On Tue, 15 Mar 2016 14:21:35 -0400
Laine Stump <laine at laine.org> wrote:

> On 03/15/2016 01:00 PM, Daniel P. Berrange wrote:
> > On Mon, Mar 14, 2016 at 03:41:48PM -0400, Laine Stump wrote:  
> >> Suggested by Alex Williamson.
> >>
> >> If you plan to assign a GPU to a virtual machine, but that GPU happens
> >> to be the host system console, you likely want it to start out using
> >> the host driver (so that boot messages/etc will be displayed), then
> >> later have the host driver replaced with vfio-pci for assignment to
> >> the virtual machine.
> >>
> >> However, in at least some cases (e.g. Intel i915) once the device has
> >> been detached from the host driver and attached to vfio-pci, attempts
> >> to reattach to the host driver only lead to "grief" (ask Alex for
> >> details). This means that simply using "managed='yes'" in libvirt
> >> won't work.
> >>
> >> And if you set "managed='no'" in libvirt then either you have to
> >> manually run virsh nodedev-detach prior to the first start of the
> >> guest, or you have to have a management application intelligent enough
> >> to know that it should detach from the host driver, but never reattach
> >> to it.
> >>
> >> This patch makes it simple/automatic to deal with such a case - it
> >> adds a third "managed" mode for assigned PCI devices, called
> >> "detach". It will detach ("unbind" in driver parlance) the device from
> >> the host driver prior to assigning it to the guest, but when the guest
> >> is finished with the device, will leave it bound to vfio-pci. This
> >> allows re-using the device for another guest, without requiring
> >> initial out-of-band intervention to unbind the host driver.  
> > You say that managed=yes causes pain upon re-attachment and that
> > apps should use managed=detach to avoid it, but how do management
> > apps know which devices are going to cause pain ? Libvirt isn't
> > providing any info on whether a particular device id needs to
> > use managed=yes vs managed=detach, and we don't want to be asking
> > the user to choose between modes in openstack/ovirt IMHO. I think
> > thats a fundamental problem with inventing a new value for managed
> > here.  
> 
> My suspicion is that in many/most cases users don't actually need for 
> the device to be re-bound to the host driver after the guest is finished 
> with it, because they're only going to use the device to assign to a 
> different guest anyway.

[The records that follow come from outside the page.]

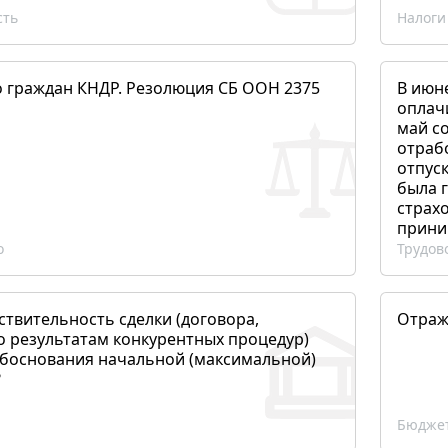
сть
Налоги
о граждан КНДР. Резолюция СБ ООН 2375
В июн
оплач
май со
отраб
отпуск
была 
страхо
прини
о
Трудов
ствительность сделки (договора,
Отраж
о результатам конкурентных процедур)
боснования начальной (максимальной)
?
Бюджет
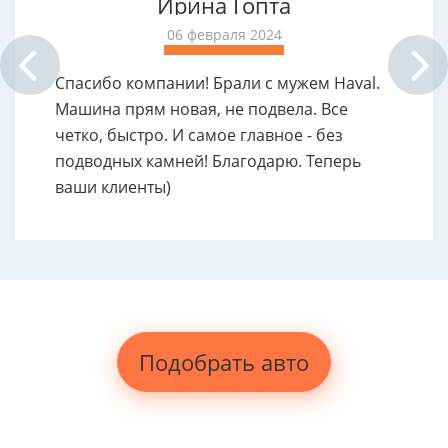
Ирина Гопта
06 февраля 2024
Спасибо компании! Брали с мужем Haval.
Машина прям новая, не подвела. Все
четко, быстро. И самое главное - без
подводных камней! Благодарю. Теперь
ваши клиенты)
Подобрать авто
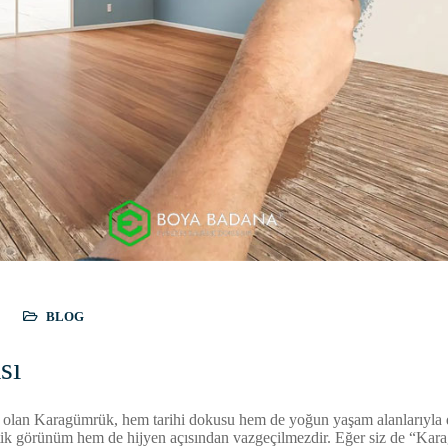
BLOG
sı
i olan Karagümrük, hem tarihi dokusu hem de yoğun yaşam alanlarıyla d
etik görünüm hem de hijyen açısından vazgeçilmezdir. Eğer siz de “Kar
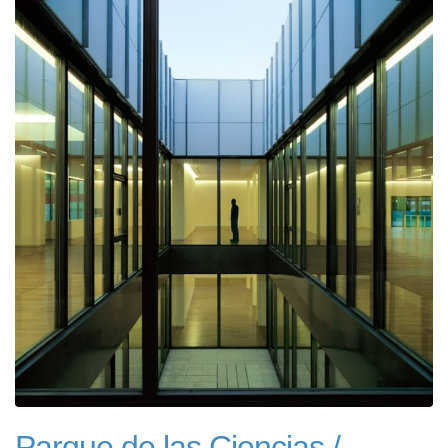
Parque de las Ciencias /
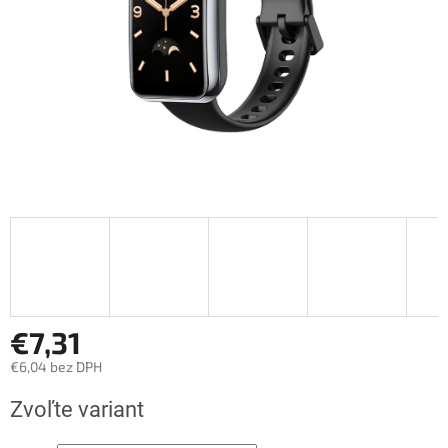
€7,31
€6,04 bez DPH
Jednotková
Zvoľte variant
cena:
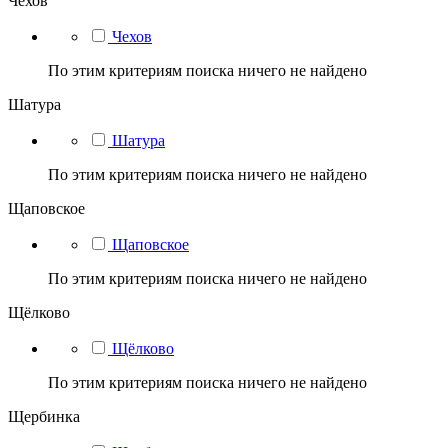
Чехов
Чехов
По этим критериям поиска ничего не найдено
Шатура
Шатура
По этим критериям поиска ничего не найдено
Щаповское
Щаповское
По этим критериям поиска ничего не найдено
Щёлково
Щёлково
По этим критериям поиска ничего не найдено
Щербинка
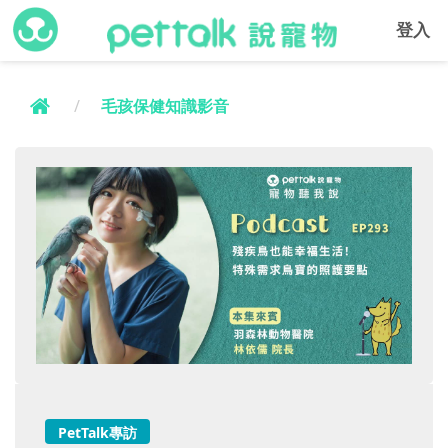
登入
毛孩保健知識影音
PetTalk專訪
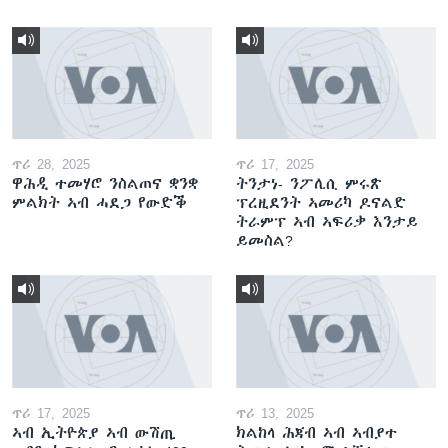
ጥሪ 28, 2025
ጥሪ 17, 2025
ዋሕዲ ተመሃሮ ንስልጠና ቋንቋ
ትንታነ- ንፖሊሲ ምሩጽ
ምልክት ኣብ ሓደጋ የውድቕ
ፕረዚደንት ኣመሪካ ዶናልድ
ትራምፕ ኣብ ኣፍሪቃ እንታይ
ይመስል?
ጥሪ 17, 2025
ጥሪ 13, 2025
ኣብ ኢትዮጵያ ኣብ ውሽጢ
ክልከላ ሕጃብ ኣብ ኣብያተ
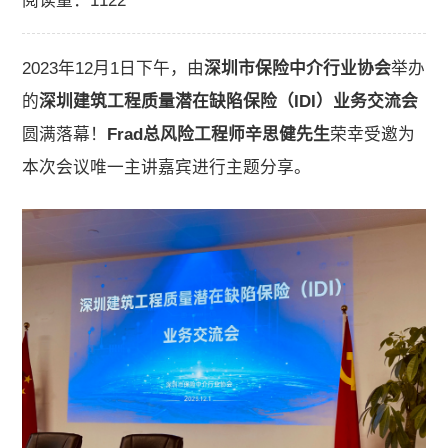
阅读量：1122
关于我们
2023年12月1日下午，由
深圳市保险中介行业协会
举办
加入我们
的
深圳建筑工程质量潜在缺陷保险（IDI）业务交流会
圆满落幕！
Frad总风险工程师辛思健先生
荣幸受邀为
联系我们
本次会议唯一主讲嘉宾进行主题分享。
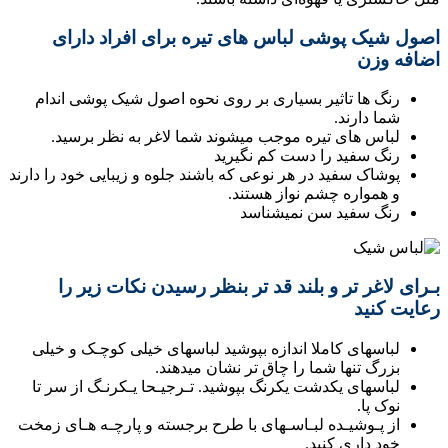
اصول شیک پوشی لباس های تیره برای افراد دارای
اضافه وزن
رنگ ها تاثیر بسیاری بر روی نحوه اصول شیک پوشی اندام
شما دارند.
لباس های تیره موجب میشوند شما لاغر به نظر برسید.
رنگ سفید را دست کم نگیرید
پوشاک سفید در هر نوعی که باشند جلوه و زیبایی خود را دارند
و همواره چشم نواز هستند.
رنگ سفید سن نمیشناسد
بـرای لاغر تر و بلند قد تر بنظر رسیدن نکات زیر را
رعایت کنید
لباسهای کاملا اندازه بپوشید لباسهای خیلی کوچـک و خیلی
بزرگ تنها شما را چاق تر نشان میدهند.
لباسهای یکدشت یکرنگ بپوشید. تـرجیـحا یـکرنـگ از سر تا
نوک پا.
از پـوشیـده لبـاسـهای با طرح برجسته و پارچـه هـای زمخت
خود داری کنید.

But because managed='yes' is what's supplied and 
> is the easiest way to get it setup for assignment to a guest, that's 
> what they use.
> 
> As a matter of fact, all this extra churn of changing the driver back 
> and forth for devices that are only actually used when they're bound to 
> vfio-pci just wastes time, and makes it more likely that libvirt and its 
> users will reveal and get caught up in the effects of some strange 
> kernel driver loading/unloading bug (there was recently a bug reported 
> like this; unfortunately the BZ record had customer info in it, so it's 
> not publicly accessible :-( )
> 
> So beyond making this behavior available only when absolutely necessary, 
> I think it is useful in other cases, at the user's discretion (and as I 
> implied above, I think that if they understood the function and the 
> tradeoffs, most people would choose to use managed='detach' rather than 
> managed='yes')
> 
> (alternately, we could come back to the discussion of having persistent 
> nodedevice config, with one of the configurables being which devices 
> should be bound to vfio-pci when libvirtd is started. Did we maybe even 
> talk about exactly that in the past? I can't remember... That would of 
> course preclude the use case where someone 1) normally wanted to use the 
> device for the host, but 2) occasionally wanted to use it for a guest, 
> after which 3) they were well aware that they would need to reboot the 
> host before they could use the device on the host again. I know, I know 
> - "odd edge cases", and in particular "odd edge cases only encountered 
> by people who know other ways of working around the problem" :-))
> 
> 
> > Can you provide more details about the problems with detaching ?
> >
> > Is this inherant to all VGA cards, or is it specific to the Intel
> > i915, or specific to a kernel version or something else ?
> >
> > I feel like this is something where libvirt should "do the right
> > thing", since that's really what managed=yes is all about.
> >
> > eg, if we have managed=yes and we see an i915, we should
> > automatically skip re-attach for that device.  
> 
> 
> Alex can give a much better description of that than I can (I had told 
> git to Cc him on the original patch, but it seems it didn't do that; I'm 
> trying again). But what if there is such a behavior now for a certain 
> set of VGA cards, and it gets fixed in the future? Would we continue to 
> force avoiding re-attach for the device? I understand the allure of 
> always doing the right thing without requiring config (and the dislike 
> of adding new seemingly esoteric options), but I don't know that libvirt 
> has (or can get) the necessary info to make the correct decision in all 
> cases.

I agree, blacklisting VGA devices or any other specific device types or
host drivers is bound to be the wrong thing to do for someone or at
some point in time.  I think if we look at the way devices are
typically used for device assignment, we'd probably see that they're
used exclusively for device assignment or exclusively for the host.  My
guess is that it's a much less common scenario that a user actually
wants to steal a device from the host only while a VM is using it.  It
is done though, I know of folks that steal an audio device from the
host when they run their game VM and give it back when shutdown.  I
don't know that it's possible for libvirt to always just do the right
thing here, it involves inferring the intentions of the user.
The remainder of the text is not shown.